» Work required
In the entries below, find the line with "Có thể làm để" and the line with "două ori şi"; give again those lines and every line between them, exactly.

== == ==

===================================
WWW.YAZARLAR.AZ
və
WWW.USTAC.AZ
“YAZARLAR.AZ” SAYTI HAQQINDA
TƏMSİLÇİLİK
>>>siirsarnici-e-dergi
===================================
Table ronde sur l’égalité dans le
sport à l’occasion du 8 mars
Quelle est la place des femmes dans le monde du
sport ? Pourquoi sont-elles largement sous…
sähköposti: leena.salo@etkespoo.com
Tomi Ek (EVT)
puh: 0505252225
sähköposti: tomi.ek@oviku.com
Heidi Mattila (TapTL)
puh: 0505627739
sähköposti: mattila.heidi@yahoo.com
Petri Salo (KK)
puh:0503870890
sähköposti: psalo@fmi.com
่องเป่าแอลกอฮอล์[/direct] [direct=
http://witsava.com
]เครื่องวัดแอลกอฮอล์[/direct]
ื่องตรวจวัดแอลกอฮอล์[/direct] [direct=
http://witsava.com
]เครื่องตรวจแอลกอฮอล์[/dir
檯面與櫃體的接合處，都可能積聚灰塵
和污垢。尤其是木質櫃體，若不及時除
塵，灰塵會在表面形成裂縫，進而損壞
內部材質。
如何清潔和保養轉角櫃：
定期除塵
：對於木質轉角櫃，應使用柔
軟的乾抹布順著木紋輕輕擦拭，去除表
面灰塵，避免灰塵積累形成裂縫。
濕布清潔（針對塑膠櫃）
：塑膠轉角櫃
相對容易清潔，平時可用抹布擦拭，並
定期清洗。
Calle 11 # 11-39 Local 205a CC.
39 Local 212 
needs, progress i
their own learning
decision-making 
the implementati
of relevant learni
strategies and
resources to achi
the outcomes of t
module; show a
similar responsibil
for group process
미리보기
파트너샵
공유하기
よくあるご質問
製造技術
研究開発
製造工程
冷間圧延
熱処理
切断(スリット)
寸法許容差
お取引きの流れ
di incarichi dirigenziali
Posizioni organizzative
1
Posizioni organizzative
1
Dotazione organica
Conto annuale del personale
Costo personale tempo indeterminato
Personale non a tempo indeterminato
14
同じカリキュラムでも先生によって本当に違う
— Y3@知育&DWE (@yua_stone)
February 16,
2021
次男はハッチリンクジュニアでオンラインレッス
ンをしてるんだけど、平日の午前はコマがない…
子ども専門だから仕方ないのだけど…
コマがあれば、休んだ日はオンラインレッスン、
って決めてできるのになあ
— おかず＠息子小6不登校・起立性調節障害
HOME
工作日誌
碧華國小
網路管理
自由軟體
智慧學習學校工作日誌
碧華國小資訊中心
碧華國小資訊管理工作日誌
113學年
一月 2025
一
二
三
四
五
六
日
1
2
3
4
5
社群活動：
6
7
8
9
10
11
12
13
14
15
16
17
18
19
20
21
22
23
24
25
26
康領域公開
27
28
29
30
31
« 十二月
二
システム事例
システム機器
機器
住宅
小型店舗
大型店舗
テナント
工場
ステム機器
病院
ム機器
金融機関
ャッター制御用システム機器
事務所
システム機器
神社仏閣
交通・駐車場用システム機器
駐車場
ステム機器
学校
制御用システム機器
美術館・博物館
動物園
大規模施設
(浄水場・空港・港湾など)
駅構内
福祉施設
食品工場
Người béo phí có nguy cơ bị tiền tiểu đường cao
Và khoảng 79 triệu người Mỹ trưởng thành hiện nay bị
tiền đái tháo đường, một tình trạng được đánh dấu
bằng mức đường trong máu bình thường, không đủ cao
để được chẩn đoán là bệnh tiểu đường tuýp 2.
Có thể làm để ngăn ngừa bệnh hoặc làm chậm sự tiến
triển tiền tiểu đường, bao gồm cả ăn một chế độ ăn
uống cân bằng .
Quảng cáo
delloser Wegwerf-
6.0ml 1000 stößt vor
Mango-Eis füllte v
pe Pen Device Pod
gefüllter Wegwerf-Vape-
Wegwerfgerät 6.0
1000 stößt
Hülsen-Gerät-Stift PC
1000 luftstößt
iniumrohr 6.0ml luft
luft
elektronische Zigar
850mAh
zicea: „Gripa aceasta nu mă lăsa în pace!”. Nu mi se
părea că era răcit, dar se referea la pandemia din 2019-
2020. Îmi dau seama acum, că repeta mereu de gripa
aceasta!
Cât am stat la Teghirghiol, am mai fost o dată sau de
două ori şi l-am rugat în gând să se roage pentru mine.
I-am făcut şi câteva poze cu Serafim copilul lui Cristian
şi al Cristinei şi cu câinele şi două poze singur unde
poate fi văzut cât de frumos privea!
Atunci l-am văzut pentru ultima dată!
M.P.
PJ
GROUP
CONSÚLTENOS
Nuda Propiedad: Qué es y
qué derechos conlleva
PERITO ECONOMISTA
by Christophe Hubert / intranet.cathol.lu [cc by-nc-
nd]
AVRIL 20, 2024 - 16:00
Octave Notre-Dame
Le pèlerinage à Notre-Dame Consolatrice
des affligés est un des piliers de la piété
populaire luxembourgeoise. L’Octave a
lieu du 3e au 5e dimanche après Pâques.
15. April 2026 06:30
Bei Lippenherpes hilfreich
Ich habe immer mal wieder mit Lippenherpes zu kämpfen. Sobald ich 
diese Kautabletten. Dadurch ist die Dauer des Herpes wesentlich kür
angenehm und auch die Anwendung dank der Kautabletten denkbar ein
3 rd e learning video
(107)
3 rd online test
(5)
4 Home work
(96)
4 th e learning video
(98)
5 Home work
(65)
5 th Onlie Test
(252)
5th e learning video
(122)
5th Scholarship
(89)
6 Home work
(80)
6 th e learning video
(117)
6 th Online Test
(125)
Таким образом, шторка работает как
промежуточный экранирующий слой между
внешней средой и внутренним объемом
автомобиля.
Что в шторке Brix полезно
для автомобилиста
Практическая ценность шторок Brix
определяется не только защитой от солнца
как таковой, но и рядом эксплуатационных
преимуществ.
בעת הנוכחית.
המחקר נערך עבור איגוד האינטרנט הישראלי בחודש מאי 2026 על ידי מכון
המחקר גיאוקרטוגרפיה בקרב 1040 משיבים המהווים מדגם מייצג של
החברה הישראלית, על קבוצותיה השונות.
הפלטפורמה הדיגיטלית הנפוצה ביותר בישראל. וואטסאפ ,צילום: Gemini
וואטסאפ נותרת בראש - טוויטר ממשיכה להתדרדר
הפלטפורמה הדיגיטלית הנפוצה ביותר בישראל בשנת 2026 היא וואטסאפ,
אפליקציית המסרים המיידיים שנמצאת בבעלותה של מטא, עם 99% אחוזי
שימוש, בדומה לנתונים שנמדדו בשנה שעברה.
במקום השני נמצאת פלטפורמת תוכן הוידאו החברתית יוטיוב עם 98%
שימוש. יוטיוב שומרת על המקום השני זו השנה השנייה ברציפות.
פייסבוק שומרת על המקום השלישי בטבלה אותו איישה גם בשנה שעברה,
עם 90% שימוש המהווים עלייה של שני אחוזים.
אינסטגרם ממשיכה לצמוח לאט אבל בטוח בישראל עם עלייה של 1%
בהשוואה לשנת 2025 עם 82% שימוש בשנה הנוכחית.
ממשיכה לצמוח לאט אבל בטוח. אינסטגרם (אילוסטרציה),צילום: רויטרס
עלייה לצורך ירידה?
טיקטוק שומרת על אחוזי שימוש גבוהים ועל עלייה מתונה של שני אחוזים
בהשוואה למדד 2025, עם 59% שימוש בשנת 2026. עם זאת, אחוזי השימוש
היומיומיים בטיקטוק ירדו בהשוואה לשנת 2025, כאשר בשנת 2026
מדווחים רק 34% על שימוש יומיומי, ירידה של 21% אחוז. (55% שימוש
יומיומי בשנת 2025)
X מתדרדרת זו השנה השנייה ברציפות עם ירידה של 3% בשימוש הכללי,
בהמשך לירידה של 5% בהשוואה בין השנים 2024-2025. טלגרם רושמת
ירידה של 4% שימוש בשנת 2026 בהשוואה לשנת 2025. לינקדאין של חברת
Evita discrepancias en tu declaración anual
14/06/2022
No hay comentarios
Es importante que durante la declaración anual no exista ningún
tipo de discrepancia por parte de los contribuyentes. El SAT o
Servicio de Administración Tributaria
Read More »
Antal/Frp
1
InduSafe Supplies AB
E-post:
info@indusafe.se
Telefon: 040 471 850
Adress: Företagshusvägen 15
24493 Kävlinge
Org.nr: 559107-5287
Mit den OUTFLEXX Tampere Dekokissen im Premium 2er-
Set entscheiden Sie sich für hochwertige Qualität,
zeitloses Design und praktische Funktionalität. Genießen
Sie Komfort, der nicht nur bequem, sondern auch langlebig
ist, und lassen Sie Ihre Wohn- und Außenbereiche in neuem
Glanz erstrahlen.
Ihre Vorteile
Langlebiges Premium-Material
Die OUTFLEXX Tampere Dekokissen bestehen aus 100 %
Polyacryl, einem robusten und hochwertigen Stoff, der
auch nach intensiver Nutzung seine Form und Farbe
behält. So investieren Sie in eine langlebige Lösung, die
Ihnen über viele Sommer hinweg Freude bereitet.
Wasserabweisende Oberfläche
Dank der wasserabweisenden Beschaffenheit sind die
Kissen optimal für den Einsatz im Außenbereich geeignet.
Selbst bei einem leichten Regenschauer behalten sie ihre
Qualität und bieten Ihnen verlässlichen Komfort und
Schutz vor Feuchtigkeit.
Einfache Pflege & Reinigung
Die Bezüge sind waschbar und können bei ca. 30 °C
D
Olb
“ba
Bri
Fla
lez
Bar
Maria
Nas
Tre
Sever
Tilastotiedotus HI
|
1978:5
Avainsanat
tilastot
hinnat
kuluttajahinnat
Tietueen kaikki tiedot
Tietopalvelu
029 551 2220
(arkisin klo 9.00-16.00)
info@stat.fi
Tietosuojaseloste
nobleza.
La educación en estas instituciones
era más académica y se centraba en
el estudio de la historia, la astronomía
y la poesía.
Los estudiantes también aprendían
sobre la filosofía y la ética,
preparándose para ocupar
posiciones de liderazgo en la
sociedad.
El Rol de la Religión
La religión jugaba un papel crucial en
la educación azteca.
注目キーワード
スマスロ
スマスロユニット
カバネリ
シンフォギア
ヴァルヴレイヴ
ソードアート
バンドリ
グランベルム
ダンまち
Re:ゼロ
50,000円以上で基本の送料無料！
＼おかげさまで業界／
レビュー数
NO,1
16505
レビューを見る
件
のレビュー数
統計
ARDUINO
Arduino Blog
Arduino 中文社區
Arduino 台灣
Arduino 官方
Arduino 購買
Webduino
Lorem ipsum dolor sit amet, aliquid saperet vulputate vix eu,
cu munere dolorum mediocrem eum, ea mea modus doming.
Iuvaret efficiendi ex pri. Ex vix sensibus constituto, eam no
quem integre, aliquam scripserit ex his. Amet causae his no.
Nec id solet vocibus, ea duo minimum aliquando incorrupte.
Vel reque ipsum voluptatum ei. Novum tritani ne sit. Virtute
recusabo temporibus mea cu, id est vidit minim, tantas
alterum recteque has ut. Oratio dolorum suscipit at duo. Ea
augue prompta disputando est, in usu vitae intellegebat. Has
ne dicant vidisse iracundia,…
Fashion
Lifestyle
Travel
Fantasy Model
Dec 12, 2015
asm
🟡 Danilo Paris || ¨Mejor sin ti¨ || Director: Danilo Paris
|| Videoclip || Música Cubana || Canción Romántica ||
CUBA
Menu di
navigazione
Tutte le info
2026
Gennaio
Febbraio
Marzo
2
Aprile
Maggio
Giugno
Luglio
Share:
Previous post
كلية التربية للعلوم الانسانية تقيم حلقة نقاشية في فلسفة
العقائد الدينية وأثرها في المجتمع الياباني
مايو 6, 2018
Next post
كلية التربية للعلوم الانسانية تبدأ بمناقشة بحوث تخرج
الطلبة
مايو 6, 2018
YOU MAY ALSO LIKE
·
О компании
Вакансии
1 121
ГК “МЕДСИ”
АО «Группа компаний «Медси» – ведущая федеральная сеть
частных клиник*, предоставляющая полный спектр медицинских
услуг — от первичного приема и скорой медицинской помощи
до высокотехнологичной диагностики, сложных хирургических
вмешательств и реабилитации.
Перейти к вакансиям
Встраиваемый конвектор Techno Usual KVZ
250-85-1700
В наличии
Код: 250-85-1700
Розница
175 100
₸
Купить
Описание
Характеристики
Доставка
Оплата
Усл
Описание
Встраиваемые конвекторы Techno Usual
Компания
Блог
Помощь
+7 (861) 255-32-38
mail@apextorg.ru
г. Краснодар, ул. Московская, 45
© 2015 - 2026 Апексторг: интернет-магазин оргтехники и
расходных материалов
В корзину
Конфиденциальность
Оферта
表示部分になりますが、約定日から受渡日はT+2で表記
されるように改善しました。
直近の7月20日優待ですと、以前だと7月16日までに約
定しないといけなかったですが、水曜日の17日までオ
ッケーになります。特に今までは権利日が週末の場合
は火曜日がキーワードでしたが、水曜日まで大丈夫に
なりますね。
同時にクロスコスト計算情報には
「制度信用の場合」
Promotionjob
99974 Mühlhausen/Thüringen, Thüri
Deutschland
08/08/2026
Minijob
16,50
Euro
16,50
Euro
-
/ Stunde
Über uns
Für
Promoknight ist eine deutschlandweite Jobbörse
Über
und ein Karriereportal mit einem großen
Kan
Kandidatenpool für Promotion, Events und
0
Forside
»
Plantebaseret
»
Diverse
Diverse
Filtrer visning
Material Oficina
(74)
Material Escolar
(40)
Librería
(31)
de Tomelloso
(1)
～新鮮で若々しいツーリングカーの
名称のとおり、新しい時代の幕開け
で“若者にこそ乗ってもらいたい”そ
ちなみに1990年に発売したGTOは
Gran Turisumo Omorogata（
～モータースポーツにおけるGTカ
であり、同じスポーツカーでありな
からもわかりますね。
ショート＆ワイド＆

== == ==

» Solution for this task
Có thể làm để ngăn ngừa bệnh hoặc làm chậm sự tiến
triển tiền tiểu đường, bao gồm cả ăn một chế độ ăn
uống cân bằng .
Quảng cáo
delloser Wegwerf-
6.0ml 1000 stößt vor
Mango-Eis füllte v
pe Pen Device Pod
gefüllter Wegwerf-Vape-
Wegwerfgerät 6.0
1000 stößt
Hülsen-Gerät-Stift PC
1000 luftstößt
iniumrohr 6.0ml luft
luft
elektronische Zigar
850mAh
zicea: „Gripa aceasta nu mă lăsa în pace!”. Nu mi se
părea că era răcit, dar se referea la pandemia din 2019-
2020. Îmi dau seama acum, că repeta mereu de gripa
aceasta!
Cât am stat la Teghirghiol, am mai fost o dată sau de
două ori şi l-am rugat în gând să se roage pentru mine.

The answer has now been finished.